# ACTION ITEM
Every entry must be given again exactly. Include no pictures.

# RECORDS FOR THIS TASK
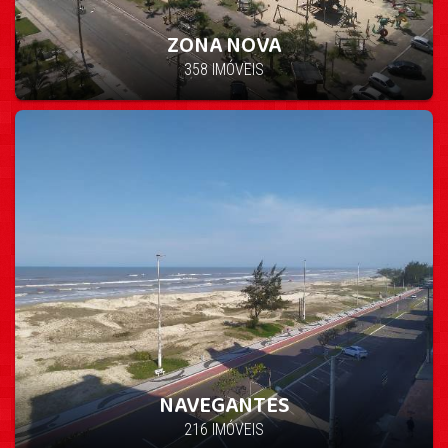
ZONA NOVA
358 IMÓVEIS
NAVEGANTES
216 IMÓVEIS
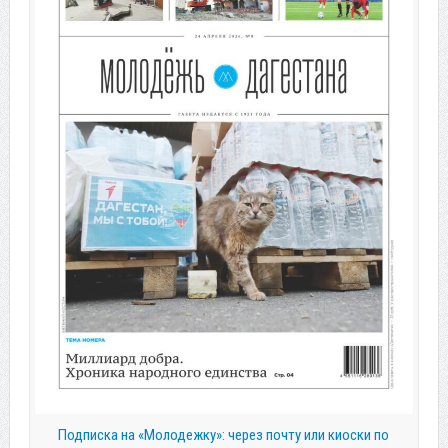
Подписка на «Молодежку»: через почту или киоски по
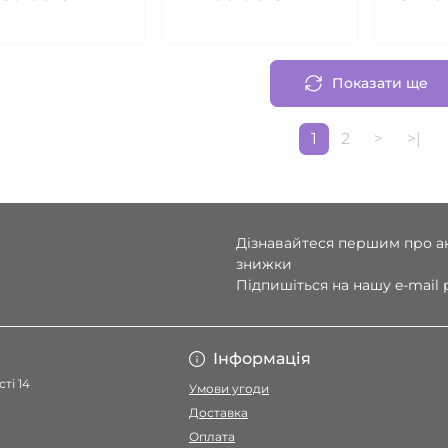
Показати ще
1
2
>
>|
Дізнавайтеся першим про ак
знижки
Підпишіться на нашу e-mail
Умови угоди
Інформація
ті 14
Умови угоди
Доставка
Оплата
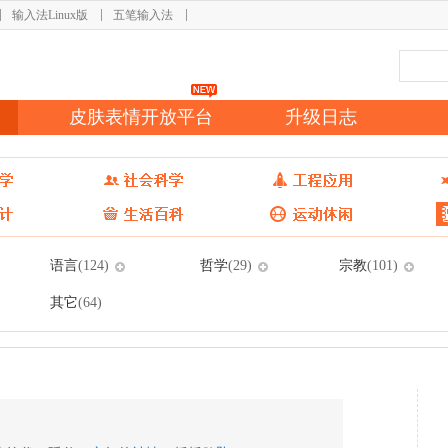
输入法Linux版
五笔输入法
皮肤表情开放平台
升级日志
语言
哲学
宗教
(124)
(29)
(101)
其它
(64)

# EXERCISE RESULT
ZONA NOVA
358 IMÓVEIS
NAVEGANTES
216 IMÓVEIS
Подписка на «Молодежку»: через почту или киоски по
Показати ще
1
2
>
>|
Дізнавайтеся першим про ак
знижки
Підпишіться на нашу e-mail
Умови угоди
Інформація
ті 14
Умови угоди
Доставка
Оплата
输入法Linux版
五笔输入法
皮肤表情开放平台
升级日志
语言
哲学
宗教
(124)
(29)
(101)
其它
(64)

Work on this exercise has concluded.